Not only has Tom Tancredo exerted the greatest leverage of any Coloradan who ever ran for President. His endorsement of Mitt Romney is one of the most important the former Massachusetts governor has received, and it couldn't come at a better time for Romney's embattled campaign. Tom's backing will help Mitt say, "See, I'm your guy," to voters leaning toward all his major rivals in Iowa, New Hampshire, and the other early states. Against Huckabee, Romney can use the endorsement to show he's acceptable to a leading evangelical congressman and to heighten the contrast between his tough immigration position and Huck's mushy one. Ditto, as far as immigration is concerned, for Romney's urgent task of blunting the McCain surge in both Iowa and NH.

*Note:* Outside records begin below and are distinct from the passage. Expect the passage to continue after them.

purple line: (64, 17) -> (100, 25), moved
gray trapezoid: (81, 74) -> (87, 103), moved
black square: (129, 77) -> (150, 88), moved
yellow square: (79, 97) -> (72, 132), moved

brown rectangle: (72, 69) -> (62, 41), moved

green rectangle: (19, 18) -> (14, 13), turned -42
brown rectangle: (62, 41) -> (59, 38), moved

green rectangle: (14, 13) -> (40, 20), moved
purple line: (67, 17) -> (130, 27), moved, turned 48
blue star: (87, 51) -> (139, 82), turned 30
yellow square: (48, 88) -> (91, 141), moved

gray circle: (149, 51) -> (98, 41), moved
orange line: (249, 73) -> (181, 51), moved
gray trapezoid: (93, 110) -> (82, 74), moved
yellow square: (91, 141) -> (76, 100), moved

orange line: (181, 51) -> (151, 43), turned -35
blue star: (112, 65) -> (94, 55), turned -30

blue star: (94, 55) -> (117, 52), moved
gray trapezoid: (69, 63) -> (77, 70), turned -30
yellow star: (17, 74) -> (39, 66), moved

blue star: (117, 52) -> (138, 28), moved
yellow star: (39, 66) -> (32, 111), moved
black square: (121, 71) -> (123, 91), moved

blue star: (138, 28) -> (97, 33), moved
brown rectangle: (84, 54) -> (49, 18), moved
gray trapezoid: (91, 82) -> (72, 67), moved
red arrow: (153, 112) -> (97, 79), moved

Thompson arguably has a purer hardline stance on securing the border than Romney does -- yet Mitt can now say that Mr. Immigration himself, Tancredo, looked the field over and picked him, not Fred. Likewise, Giuliani is unmatched in talking about taking the fight to the terrorists -- yet Tancredo, the most candid of them all in calling out radical Islam (think of his shopping-mall ad and his comments about bombing Mecca), didn't sign up with Rudy. No, the big Tank wheeled in alongside Romney's Rambler.

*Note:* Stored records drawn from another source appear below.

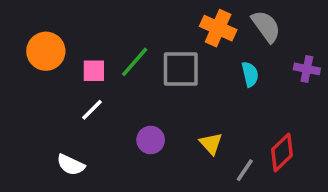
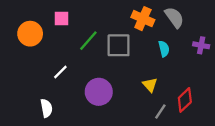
pink square: (94, 71) -> (62, 19), moved
purple circle: (151, 140) -> (99, 92), size x1.5
yellow triangle: (211, 144) -> (150, 85), moved
white semicircle: (71, 165) -> (46, 108), turned -126

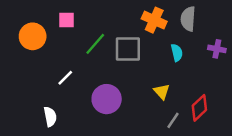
gray semicircle: (174, 17) -> (188, 19), turned -140

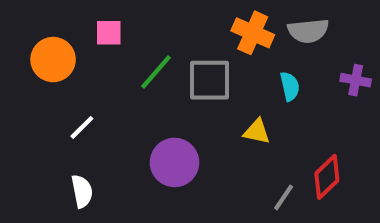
gray semicircle: (188, 19) -> (308, 31), turned -100
white line: (65, 78) -> (82, 127), moved
yellow triangle: (162, 92) -> (257, 132), moved, turned -36

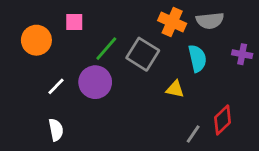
gray square: (209, 80) -> (143, 54), turned 32
cyan semicircle: (290, 86) -> (197, 58), size x1.4
purple circle: (175, 162) -> (95, 82), moved

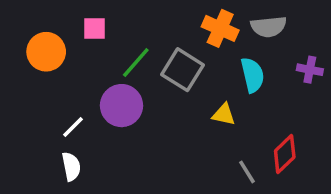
white line: (56, 86) -> (73, 127), moved
gray line: (193, 134) -> (247, 172), turned -66

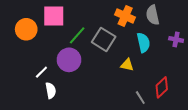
gray semicircle: (269, 27) -> (153, 15), turned 84
pink square: (95, 28) -> (54, 16), size x1.6
white semicircle: (71, 167) -> (51, 90), moved

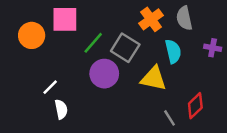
orange cross: (125, 16) -> (151, 19), turned 30
purple circle: (69, 60) -> (104, 74), moved
yellow triangle: (127, 65) -> (153, 79), size x1.6

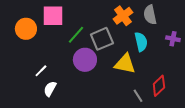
gray square: (125, 48) -> (102, 39), turned 35
white semicircle: (61, 109) -> (50, 89), turned -140

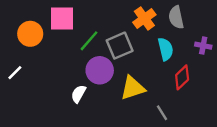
yellow triangle: (125, 64) -> (133, 88), moved, turned -30
white line: (41, 71) -> (15, 73), moved
red diamond: (159, 86) -> (182, 77), moved
white semicircle: (50, 89) -> (78, 94), moved

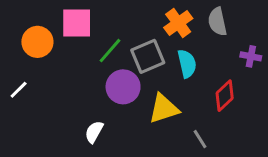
cyan semicircle: (166, 49) -> (187, 64), moved
white semicircle: (78, 94) -> (94, 132), moved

So there had to be joy in Mittville today. There should also be pride and gratitude in Tomtown. As many others have said, Tancredo put the illegal immigration crisis smack in the middle of this presidential campaign -- for both parties, no less -- when it was being ignored before he got in the race, and would likely still be ignored today had he not gotten in. He took on what Albert Jay Nock in a classic 1936 essay called "Isaiah's Job," the lonely prophetic task of saying what no one else will say at a critical time. As Nock imagines the Lord telling poor Isaiah back around 700 BC:

    "There is a Remnant there that you know nothing about. They are obscure, unorganized, inarticulate, each one rubbing along as best he can. They need to be encouraged and braced up because when everything has gone completely to the dogs, they are the ones who will come back and build up a new society; and meanwhile, your preaching will reassure them and keep them hanging on. Your job is to take care of the Remnant, so be off now and set about it."

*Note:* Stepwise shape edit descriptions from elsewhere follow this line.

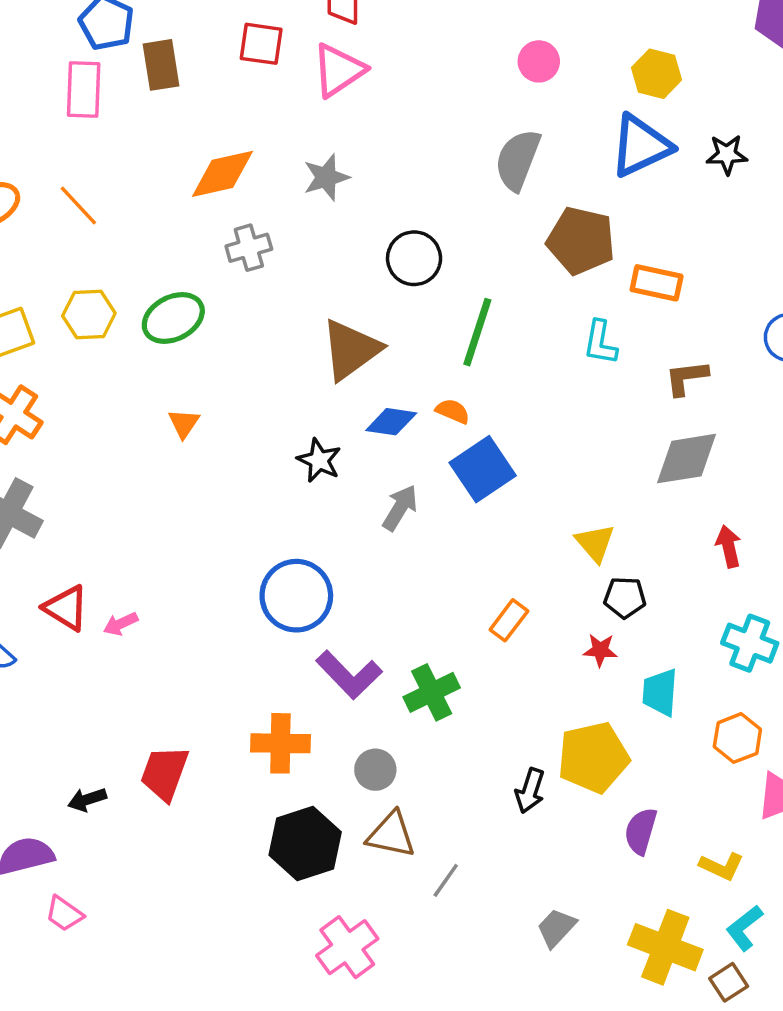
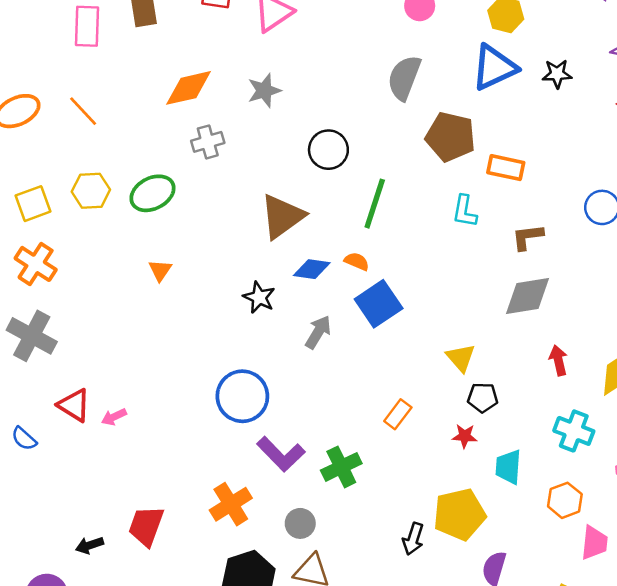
orange cross: (280, 743) -> (231, 504), turned -33

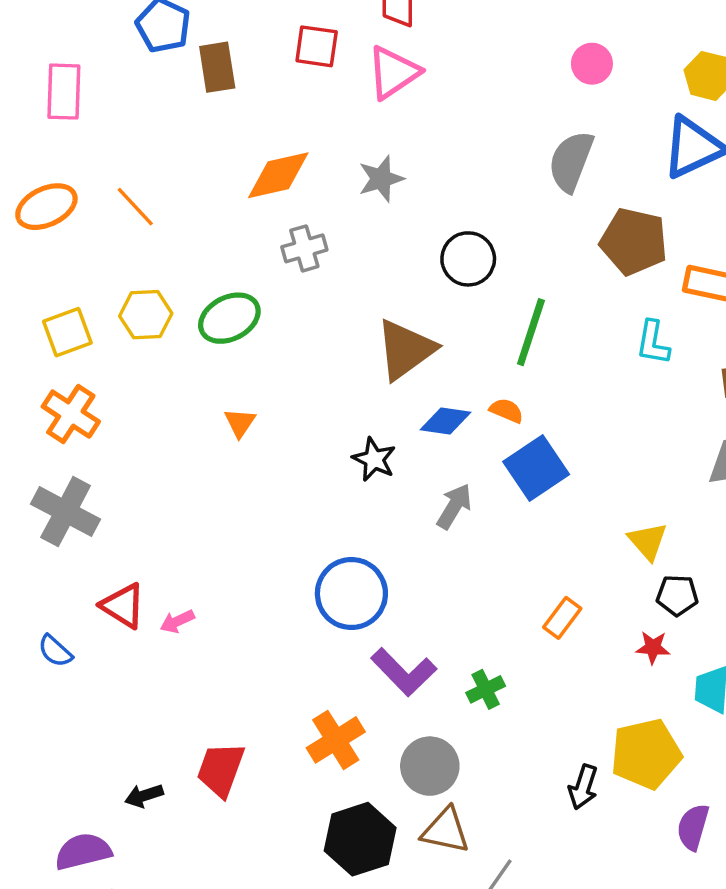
pink rectangle: (87, 26) -> (64, 92), moved
green cross: (341, 467) -> (486, 689), size x0.7
gray circle: (300, 523) -> (430, 766), size x1.4

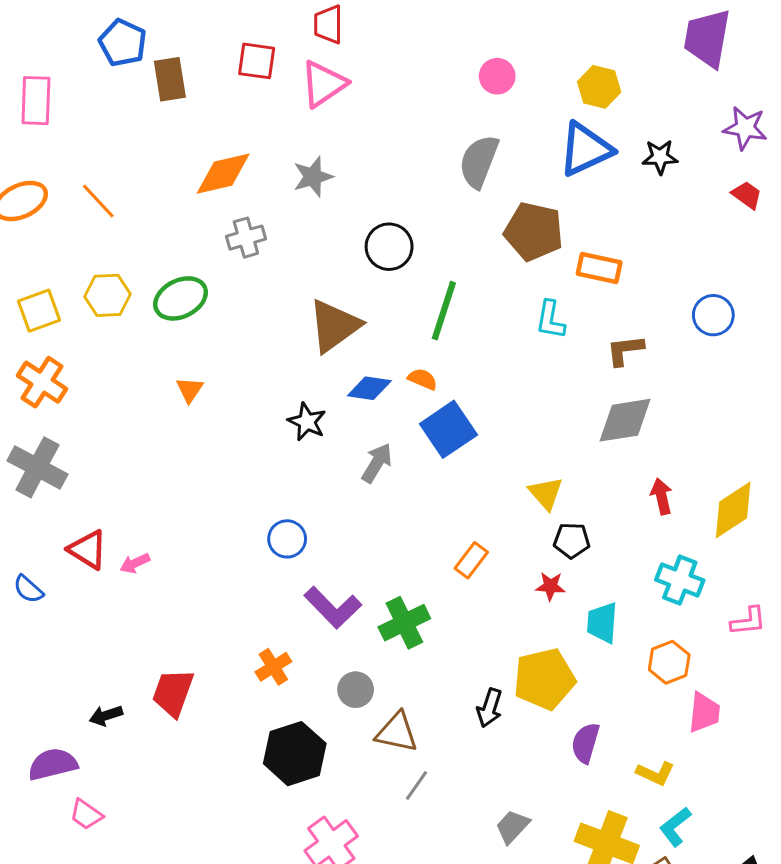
blue circle: (351, 594) -> (287, 539), size x0.6
green cross: (486, 689) -> (404, 623), size x1.5
orange cross: (336, 740) -> (273, 667), size x0.7
gray circle: (430, 766) -> (356, 690), size x0.7
brown triangle: (446, 831) -> (397, 732), moved

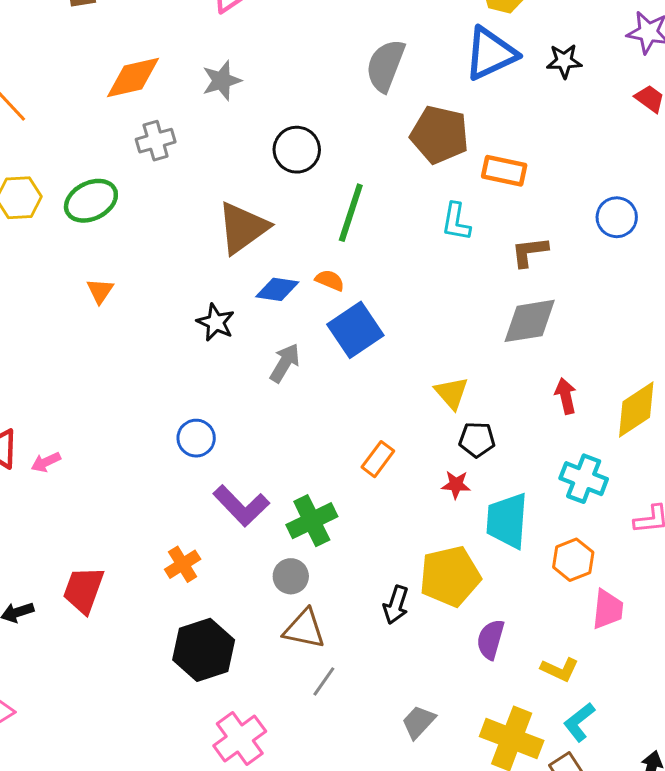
cyan trapezoid: (602, 623) -> (507, 521), size x1.4
gray circle: (356, 690) -> (291, 576), moved

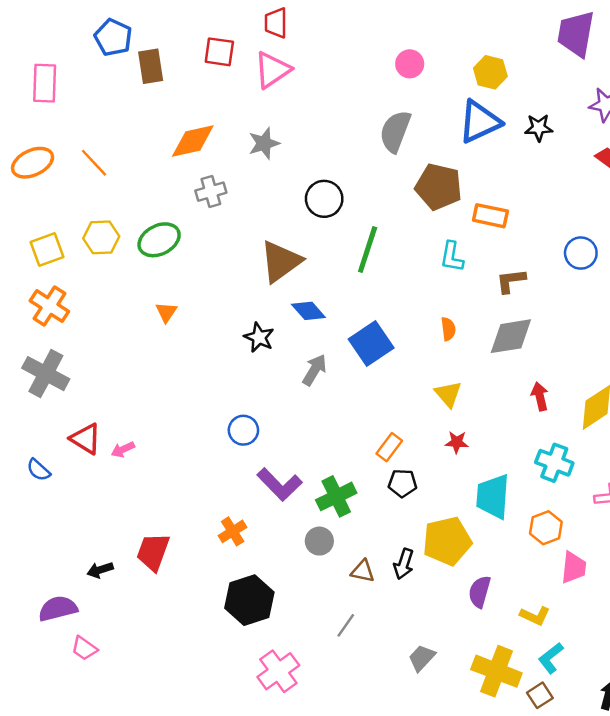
orange semicircle: (330, 280) -> (448, 329), moved, turned 60
blue diamond: (277, 289) -> (308, 311), turned 40
black pentagon: (477, 440) -> (402, 483), moved
red star: (456, 485) -> (457, 442), moved
brown triangle: (304, 629) -> (363, 571), moved, size x0.7

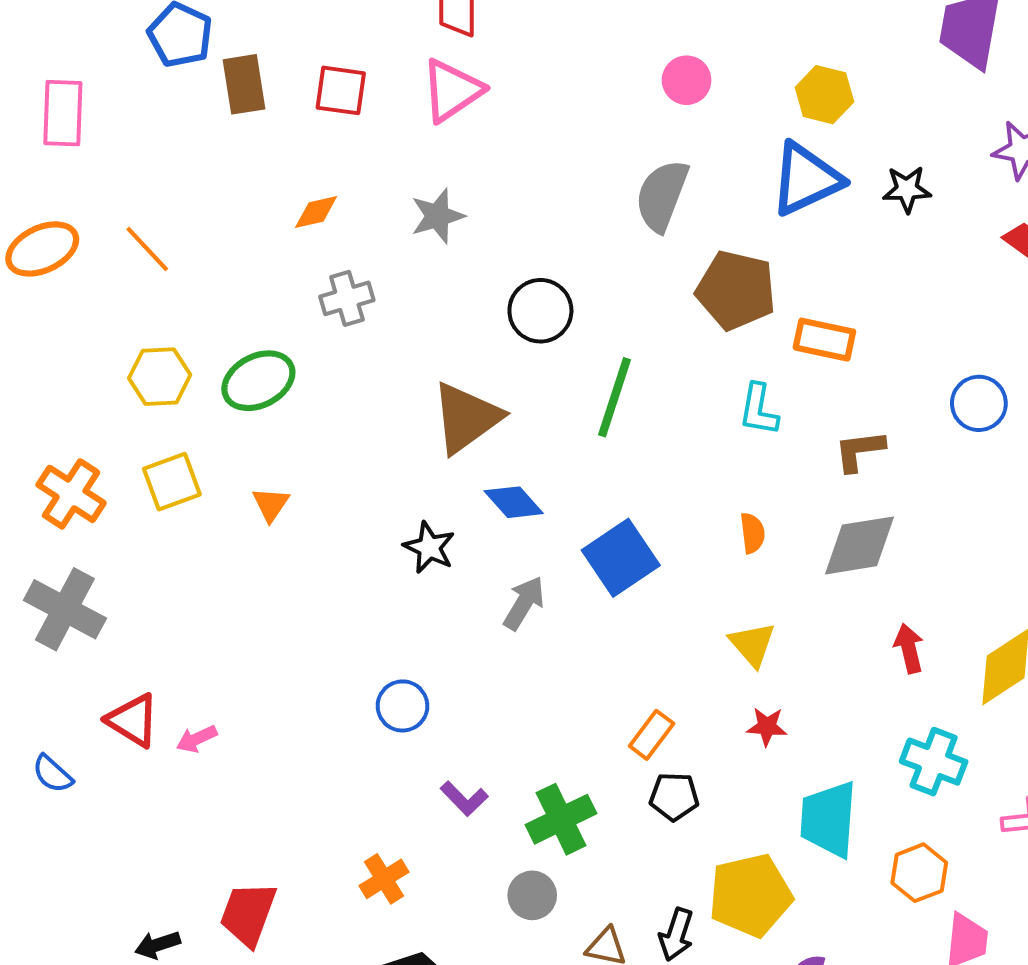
red square: (219, 52) -> (341, 90), moved
orange diamond: (193, 141) -> (316, 212), size x0.6
yellow square: (47, 249) -> (172, 482), moved
purple L-shape: (280, 484) -> (464, 799), size x0.6

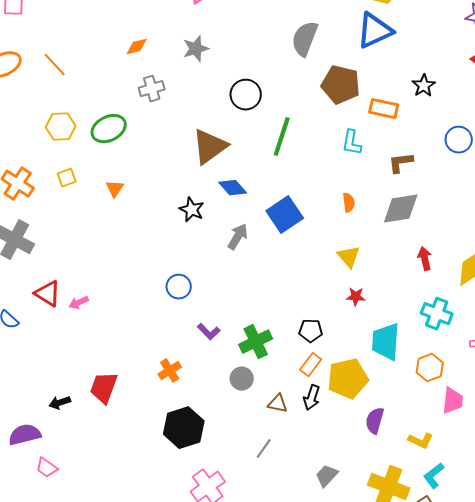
black star: (907, 189) -> (424, 86), moved, turned -30
yellow square: (172, 482) -> (67, 178), size x0.7
orange rectangle: (652, 735) -> (311, 365), moved

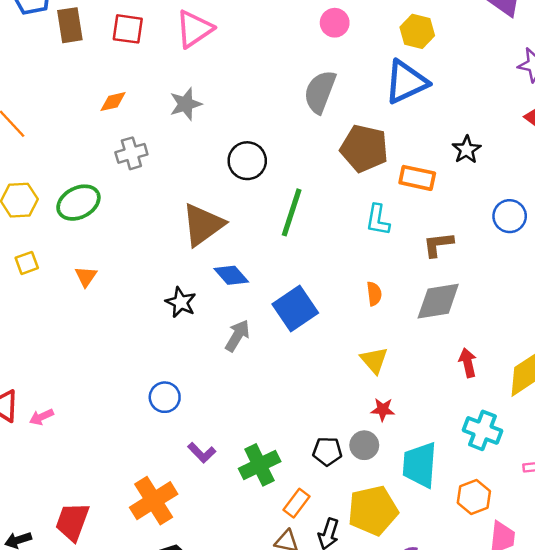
orange rectangle: (311, 365) -> (297, 503), moved
orange cross: (170, 371) -> (154, 501), size x1.6
gray circle: (242, 379) -> (364, 445), moved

Tom Tancredo is my congressman and my friend. I hoped he would run for president, and wrote an early column predicting it. I've used this blog to cheer for him and sometimes to chide him. I sent him a biggish check, and Romney a smallish one, and they are the only two candidates I've donated to this year. On this day, his 62nd birthday, and on Tuesday, Christmas with his well-loved family, Tom deserves to feel much satisfaction that the battle -- this round of it, anyway -- is over for him, for now, and that it has sharply awakened our political elites, as he hoped it would, to what the preservation of nationhood requires. Job well done, Isaiah.